An ode to doctors

Sometimes they nag us. Sometimes they hurt us. Sometimes, despite their best efforts, they can’t fix what ails us.

It’s the fashionable thing nowadays to bash doctors, but today, on National Doctors’ Day, it seems an appropriate occasion to recognize them for their skills, their dedication and their importance to their communities.

You didn’t know there’s a day set aside just for doctors? The day was first observed in as a local celebration in Georgia in 1933 and became a national day in 1990.

In their own words, several doctors tell us why they chose their profession and why it’s rewarding.

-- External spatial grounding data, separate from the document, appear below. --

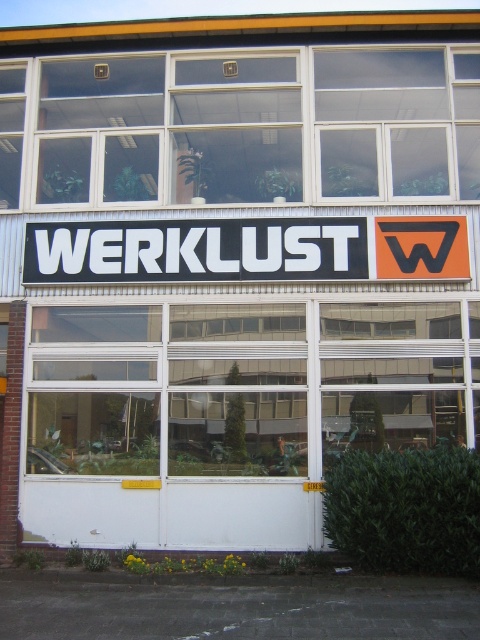 Does clear glass window at center come behind black plastic sign at center?

Yes, clear glass window at center is further from the viewer.

Find the location of a particular element. This screenshot has width=480, height=640. clear glass window at center is located at coordinates (240, 125).

Find the location of a particular element. This screenshot has height=640, width=480. clear glass window at center is located at coordinates (240, 125). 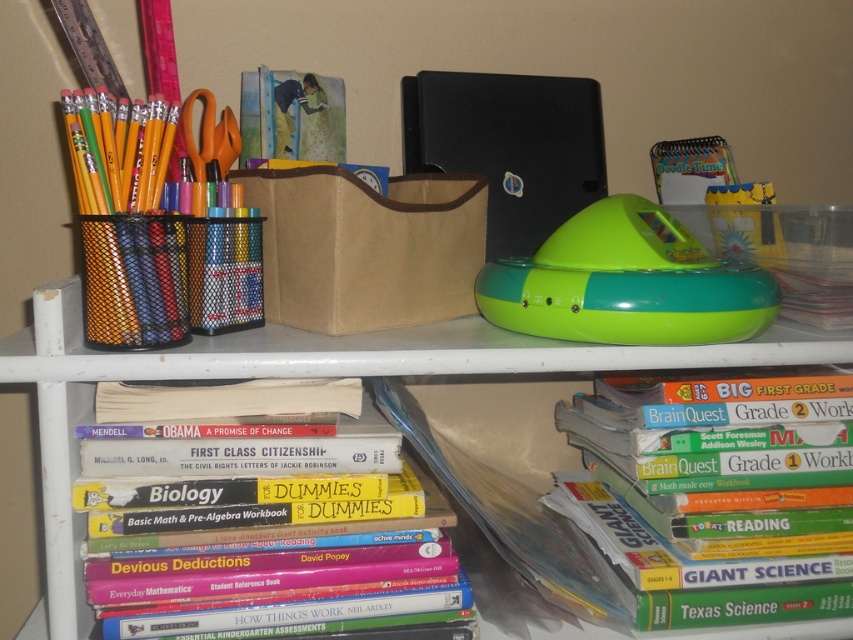 Is yellow paperback book at center to the right of green plastic toy at center from the viewer's perspective?

Incorrect, yellow paperback book at center is not on the right side of green plastic toy at center.

Who is more forward, (x=326, y=624) or (x=676, y=246)?

Positioned in front is point (x=326, y=624).

This screenshot has height=640, width=853. In order to click on yellow paperback book at center in this screenshot , I will do `click(283, 566)`.

Image resolution: width=853 pixels, height=640 pixels. What do you see at coordinates (343, 374) in the screenshot?
I see `green plastic speaker at upper center` at bounding box center [343, 374].

Between point (799, 348) and point (437, 515), which one is positioned behind?

The point (799, 348) is behind.

What do you see at coordinates (343, 374) in the screenshot? Image resolution: width=853 pixels, height=640 pixels. I see `green plastic speaker at upper center` at bounding box center [343, 374].

The image size is (853, 640). What are the coordinates of `green plastic speaker at upper center` in the screenshot? It's located at (343, 374).

This screenshot has width=853, height=640. What do you see at coordinates (343, 374) in the screenshot?
I see `green plastic speaker at upper center` at bounding box center [343, 374].

Is green plastic speaker at upper center positioned behind green plastic toy at center?

No, green plastic speaker at upper center is closer to the viewer.

Does point (759, 355) lie in front of point (747, 304)?

That is False.

Find the location of a particular element. green plastic speaker at upper center is located at coordinates (343, 374). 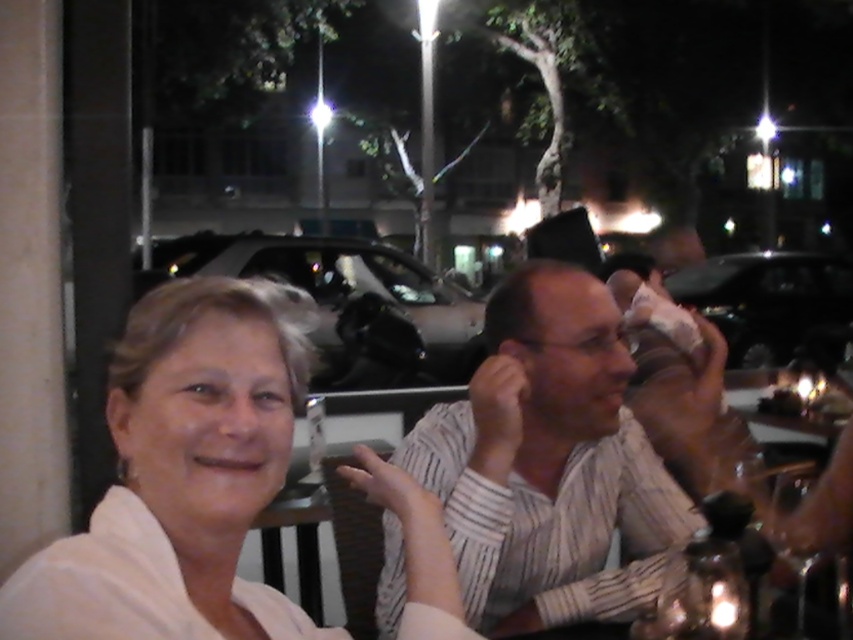 You are standing at the center of the image and want to reach the white matte shirt at center located at point (183, 474). Is the path clear of any obstacles between your current position and the shirt?

The path between your current position and the white matte shirt at center is clear of any obstacles as there are no objects mentioned in the scene description blocking the way.

You are a photographer trying to capture a group photo of the two people at the table. Since the white matte shirt at center and the striped shirt at center are both in the frame, which person should you ask to move closer to the other to ensure both are clearly visible in the photo?

The white matte shirt at center should move closer to the striped shirt at center because the white matte shirt at center is narrower in width than the striped shirt at center, allowing them to adjust their positions for better visibility.

You are standing in the nighttime outdoor scene and want to walk from the point closer to you to the point farther away. Which path would you take between the two points, point (x=161, y=326) and point (x=508, y=310)?

The path from point (x=161, y=326) to point (x=508, y=310) would require moving towards the background since point (x=161, y=326) is closer to the viewer and point (x=508, y=310) is farther away. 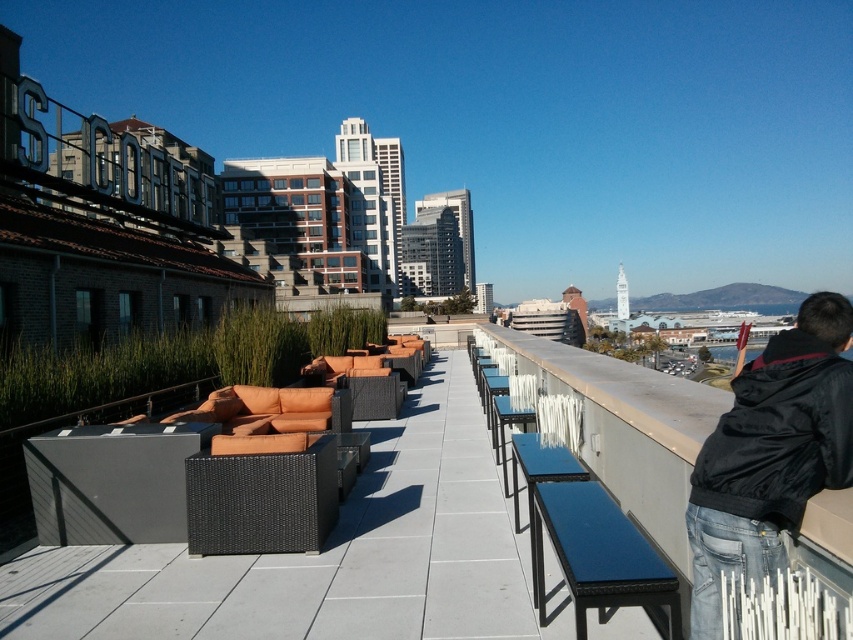 Which is below, black matte jacket at upper right or blue plastic bench at right?

Positioned lower is black matte jacket at upper right.

Can you confirm if black matte jacket at upper right is bigger than blue plastic bench at right?

Yes.

Locate an element on the screen. black matte jacket at upper right is located at coordinates (770, 452). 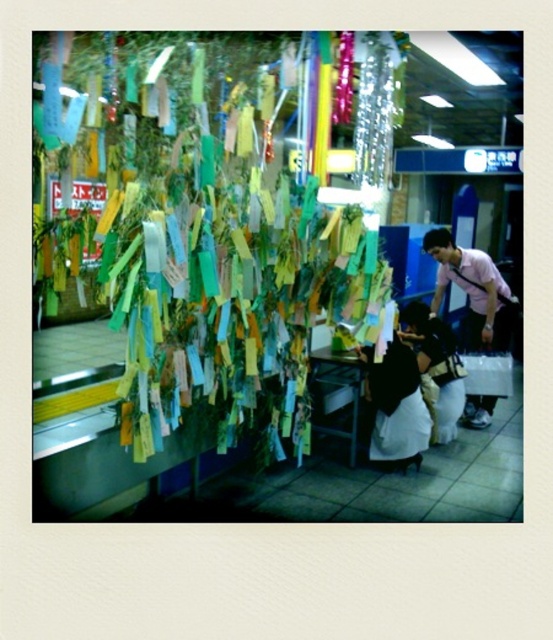 Question: Observing the image, what is the correct spatial positioning of paper tags at left in reference to pink cotton shirt at center?

Choices:
 (A) left
 (B) right

Answer: (A)

Question: Among these objects, which one is nearest to the camera?

Choices:
 (A) black satin skirt at lower center
 (B) paper tags at left
 (C) pink cotton shirt at center

Answer: (B)

Question: Which point is farther from the camera taking this photo?

Choices:
 (A) (180, 86)
 (B) (502, 301)

Answer: (B)

Question: Can you confirm if black satin skirt at lower center is positioned above black fabric bag at center?

Choices:
 (A) no
 (B) yes

Answer: (A)

Question: Based on their relative distances, which object is nearer to the black fabric bag at center?

Choices:
 (A) paper tags at left
 (B) pink cotton shirt at center

Answer: (B)

Question: Is pink cotton shirt at center positioned behind black fabric bag at center?

Choices:
 (A) yes
 (B) no

Answer: (A) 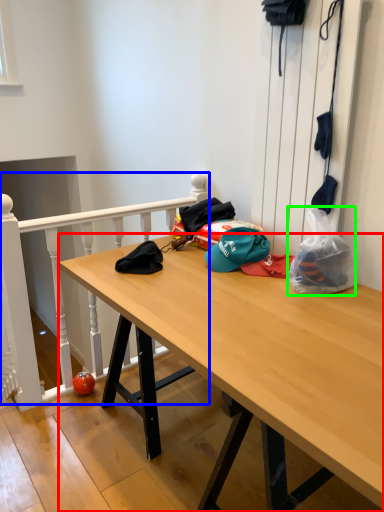 Question: Which is nearer to the desk (highlighted by a red box)? rail (highlighted by a blue box) or plastic bag (highlighted by a green box).

Choices:
 (A) rail
 (B) plastic bag

Answer: (B) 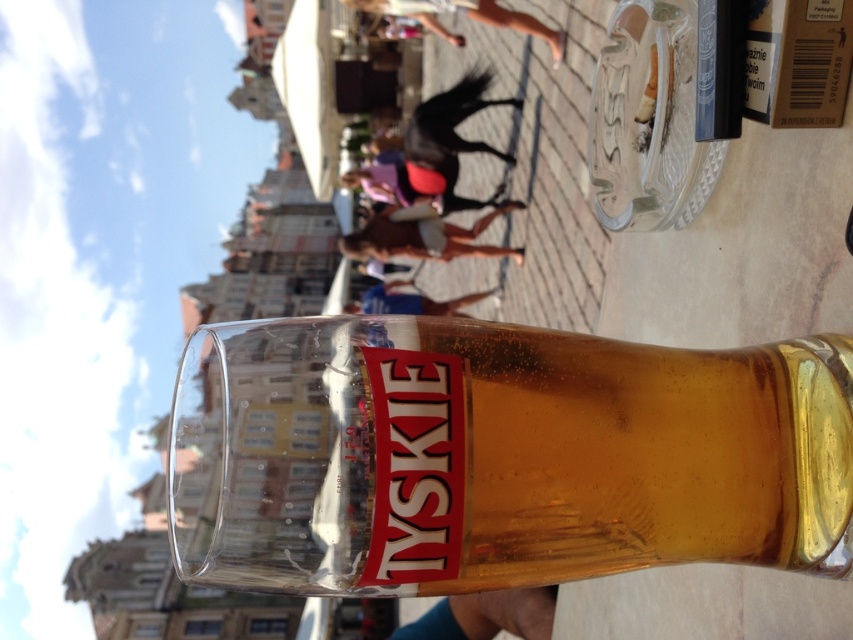 Question: Does translucent glass mug at center appear on the left side of tan fabric shorts at center?

Choices:
 (A) no
 (B) yes

Answer: (A)

Question: Which of these objects is positioned closest to the smooth skin person at center?

Choices:
 (A) skinny jeans at upper center
 (B) tan fabric shorts at center
 (C) translucent glass mug at center

Answer: (B)

Question: Which point is farther to the camera?

Choices:
 (A) (231, 472)
 (B) (398, 284)
 (C) (357, 252)

Answer: (B)

Question: Which of these objects is positioned closest to the tan fabric shorts at center?

Choices:
 (A) smooth skin person at center
 (B) translucent glass mug at center
 (C) skinny jeans at upper center

Answer: (A)

Question: Does tan fabric shorts at center appear over skinny jeans at upper center?

Choices:
 (A) no
 (B) yes

Answer: (A)

Question: Can you confirm if translucent glass mug at center is positioned above skinny jeans at upper center?

Choices:
 (A) yes
 (B) no

Answer: (B) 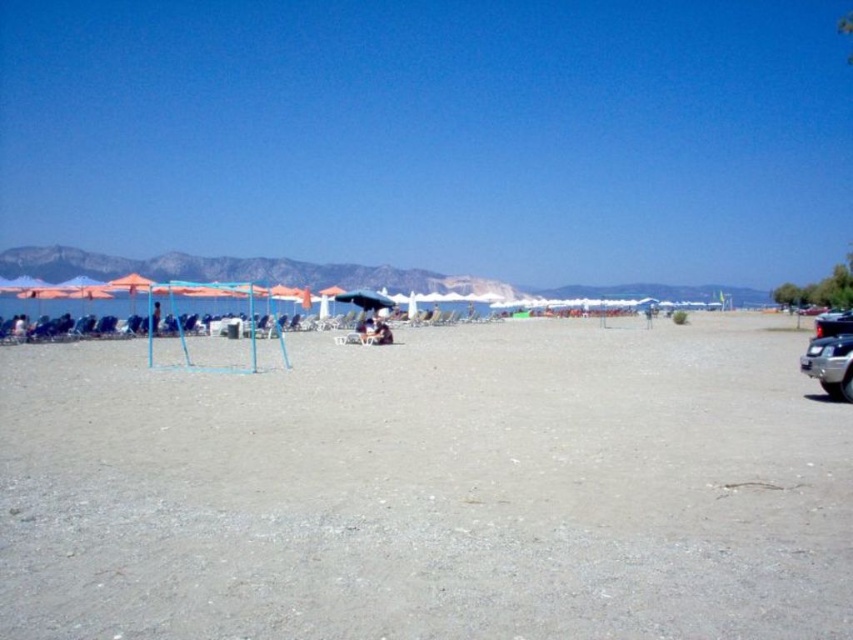 You are a photographer trying to capture a shot of the shiny black car at right without including the gray sand at center in the frame. Based on their positions, is this possible?

A: The gray sand at center is positioned on the left side of the shiny black car at right, so if you position yourself to the right of the car, you can avoid including the gray sand at center in your shot.

You are a photographer standing on the beach and want to take a photo of the blue denim shorts at center without the shiny black car at right appearing in the frame. Is this possible based on their positions?

The blue denim shorts at center is behind the shiny black car at right, so the car would block the view of the shorts. Therefore, it is not possible to take a photo of the blue denim shorts at center without the shiny black car at right appearing in the frame.

You are standing on the beach and want to place your beach towel exactly where the gray sand at center is located. According to the coordinates provided, what are the exact coordinates where you should place your beach towel?

The coordinates for the gray sand at center are at point (428,490). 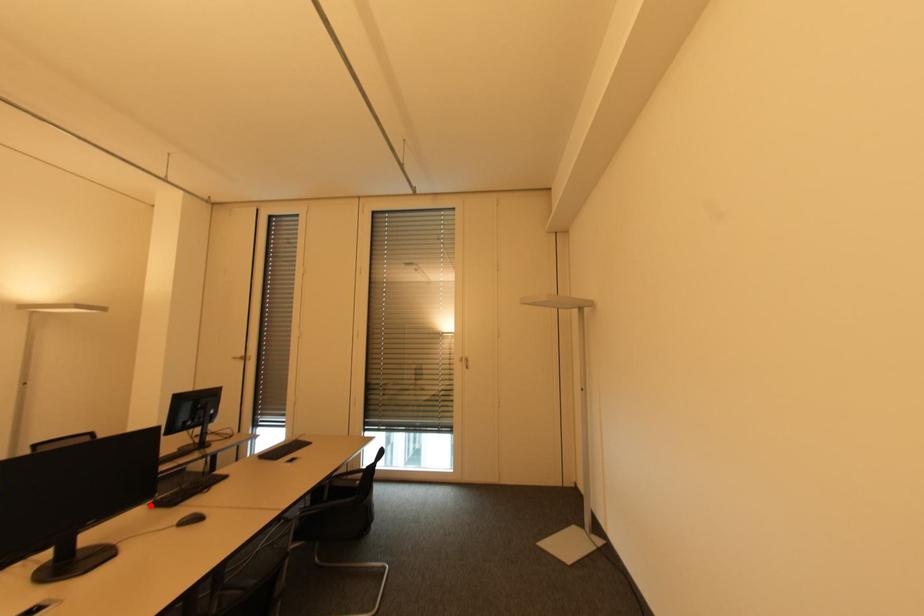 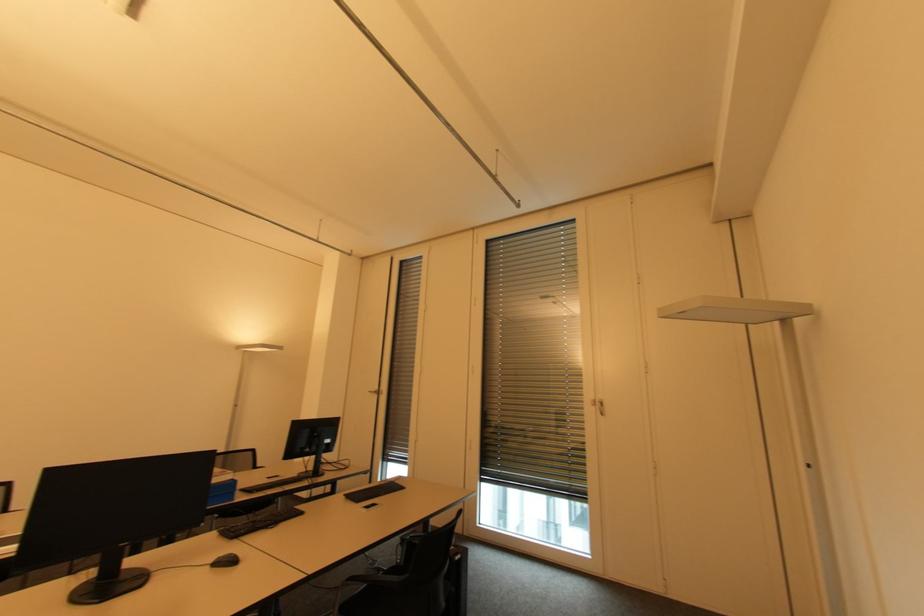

Here’s the story of a cardiovascular internist who has been a doctor for 30 years. Here’s a young intern who has chosen to train in emergency medicine in Australia. And here’s a wonderful collection of original stories and poems submitted last year for the Texas Academy of Internal Medicine’s annual student creative writing contest.

One of my favorites is from a Minnesota doctor. His beautiful and thoughtful essay, "Northwoods Elegy," was originally published in the Annals of Internal Medicine.

From the other side of the stethoscope, a mother describes how the right pediatrician helped make an enormous difference in her daughter’s life. A young patient writes about the doctor who is her hero.

When their son needed help, this Michigan family was grateful for the care of a neuro-ophthalmologist. A seriously ill teacher found many reasons to be thankful for the doctors who saved her life.